33.1.4 Posting and Sending Messages

Any application can post and send messages. Like the system, an application posts a message by copying it to a message queue. It sends a message by passing the message data as arguments to a window procedure. To post and send messages, an application uses the PostMessage and SendMessage functions.

Typically, an application posts a message to notify a specific window to carry out a task. The PostMessage function creates an MSG structure for the message and copies the message to the message queue. The application's message loop eventually retrieves the message and dispatches it to the appropriate window procedure.

Typically, an application sends a message to cause a specific window procedure to carry out a task immediately. The SendMessage function passes the message to the window procedure corresponding to the given window. The function waits until the window procedure completes processing and then returns the message result. Parent and child windows often communicate by sending messages to each other.

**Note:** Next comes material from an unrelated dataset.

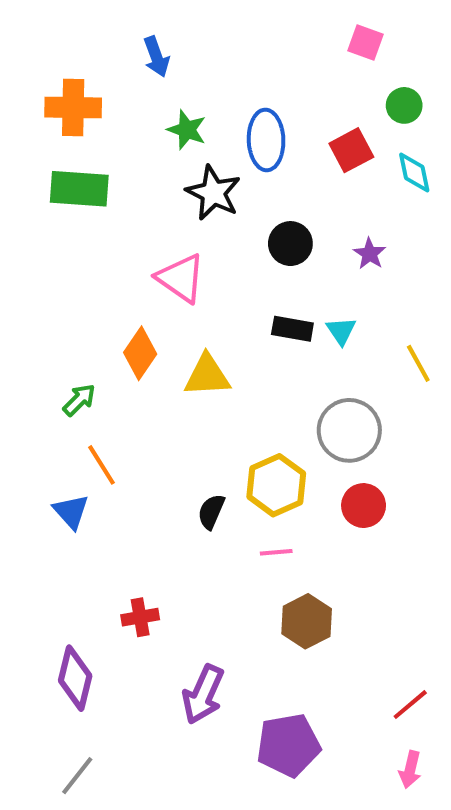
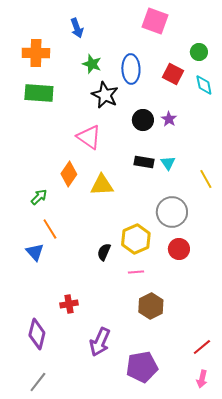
pink square: (366, 43) -> (155, 21), moved, size x1.5
red square: (351, 150) -> (173, 74), turned -35
purple star: (370, 254) -> (169, 119), moved

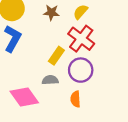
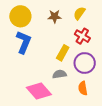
red cross: (81, 39) -> (82, 36), size x0.7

For example, a parent window that has an edit control (as its child window) can set the text of the control by sending a message to the child window. The control can notify the parent window of changes to the text (carried out by the user) by sending messages back to the parent window.

Occasionally, an application may need to send or post a message to all top-level windows in the system. For example, if the application changes the system time, it must notify all top-level windows about the change by sending a WM_TIMECHANGE message. An application can send or post a message to all top-level windows by passing a value of 0xFFFFFFFF as the hwnd parameter in a call to the SendMessage or PostMessage function.

An application can post a message without specifying a window. If the application supplies a NULL window handle when it calls the PostMessage function, the function posts the message to the queue associated with the current thread. Because the message has no window handle, the application must process the message in the message loop. This is one way to create a message that applies to the entire application instead of to a specific window.

A window procedure can determine whether it is processing a message sent by another thread by using the InSendMessage function. This is useful when message processing depends on the origin of the message.

A common programming error is to assume that the PostMessage function always posts a message. This is not true when the message queue is full. An application should check the return value of the PostMessage function to see whether the message has been posted, and if it has not, repost it.